# VW 508 Spec Oil Retailers??



## GTI_FAD (Sep 8, 2019)

Looking for some collective wisdom from any newer VW owners who have models that need the new vw508 specd oil. I am approaching 5000k in my 2019 GTI so I began tracking down supplies for an oil change and found out that the 19 GTIs are supposed to get the new vw508 spec oil in 0W-20 weight. No problem finding full synth 0W-20 oil but have only found three types that currently meet the vw508 spec: Castrol EDGE Professional LL IV FE 0W-20, mobil 1 esp x2 0w-20, and motul specific 508 00 509 00 0w20. Unfortunately NO retailer (even online) I have found sells any of them except the Motul which I can get from Europarts for $75 for 6 quarts + $17 shipping. For that price I can just go let the dealer do it. My question is has anybody purchased any of this liquid gold from anyone other than their dealer? Seems ridiculous not to be able to find oil for a car. Before a bunch of folks start suggesting just use something out of spec I have 5.5 years worth of warranty left and am not interested in getting into a battle with the dealer or VW if I need a repair because they don't like the oil I used. May not happen but rather avoid a potential headache. Any help with this is appreciated!!


----------



## Greasymechtech (Jul 20, 2019)

Amazon has the Liqui Moly 0w-20 508 top tec 6200 oil
Amazon also lists the Pentosin 508 oil but is out of stock for the moment
Ravenol told me that they will eventually have it available too

Nothing wrong with Castrol from the dealer until the inventory ramps up online

Ecstuning vividracing as well as other vw/import shops have 508 oil

My msrp also had two free services at 10k and 20k miles

What I put in between those intervals they wont know about


----------



## Ichabod0525 (Feb 11, 2018)

*FCP Euro* 0W20 Top Tec 6200 Engine Oil (5 Liter) - Liqui Moly LM20238 $74.36 FREE SHIPPING. I've had good experience ordering from this retailer even though they are clear across the country from me. Call them and they can probably put together a 'Kit' for you at a better discount including the filter and drain plug.


----------



## quailallstar (Dec 2, 2001)

Below is the Liqui Moly spec sheet for* Top Tec 6200 0W-20 508 00/509 00* if anyone wants it. 

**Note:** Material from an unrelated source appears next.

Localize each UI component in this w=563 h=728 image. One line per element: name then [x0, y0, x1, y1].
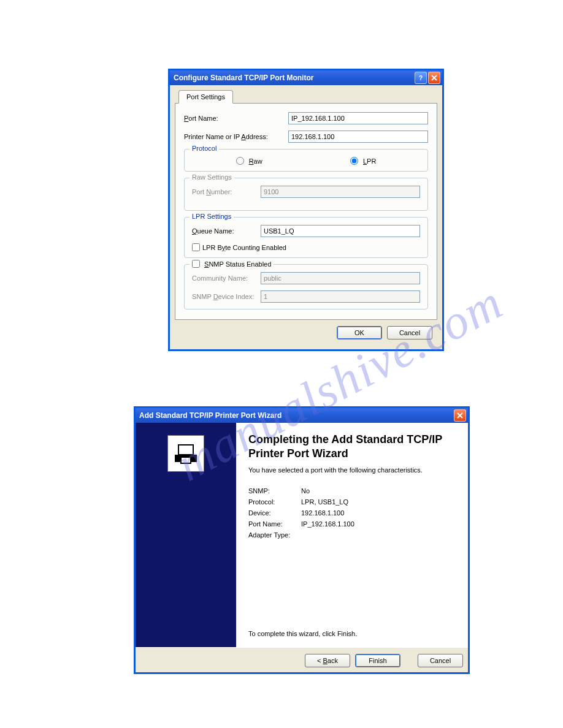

*Specs:* https://pim.liqui-moly.de/pidoc/P004100/20780-TopTec62000W-20-27.0-en.pdf

*Product page:* https://products.liqui-moly.com/top-tec-6200-0w-20-7.html

The spec sheet says oil is green in color. Would that be only when viewed under a UV light? Someone on Amazon purchased this oil and claims it pours amber in color


----------



## Greasymechtech (Jul 20, 2019)

Visual dye so no UV light is needed. 

I won't buy it from Amazon until that buyer provides more info. Could be bad returns or possibly a knock-off which wouldnt be the 1st time from an online retailer.


----------



## tagsvags (Nov 25, 2005)

I purchased my 508.00 oil from BLAU parts.
Good price and good service. They sell Ravenol.


----------



## NicklausVW (Sep 15, 2019)

It worth looking at Total Quartz Ineo Long Life 0W-20, complies with VW 508 00. It will be my pick for my 2019 Tiguan 2.0 TSI EA888 gen3-B

V100 = 8.1
V40= 40
VI= 183
Pour Point = -66 C

I spoke with Total tech rep, here are extra info:

HTHS = 2.98
NOACK 9.5%

One of the best out there.


----------



## Greasymechtech (Jul 20, 2019)

NicklausVW said:


> It worth looking at Total Quartz Ineo Long Life 0W-20, complies with VW 508 00. It will be my pick for my 2019 Tiguan 2.0 TSI EA888 gen3-B
> 
> V100 = 8.1
> V40= 40
> ...


Another PAO based oil.... 

Not easy getting an HTHS of 2.98 with a 0w20... 

Good stuff indeed


----------



## quailallstar (Dec 2, 2001)

NicklausVW said:


> It worth looking at Total Quartz Ineo Long Life 0W-20, complies with VW 508 00. It will be my pick for my 2019 Tiguan 2.0 TSI EA888 gen3-B
> 
> V100 = 8.1
> V40= 40
> ...


Sounds like good stuff!

https://www.lubricants.total.com/11072017-total-launches-new-total-quartz-ineo-long-life-0w-20-art










Sent from my SM-G965U using Tapatalk


----------



## NicklausVW (Sep 15, 2019)

Guys, I found a golden egg: )0W-20 VW 508 oil test comparison. See the attached link. Thank me later...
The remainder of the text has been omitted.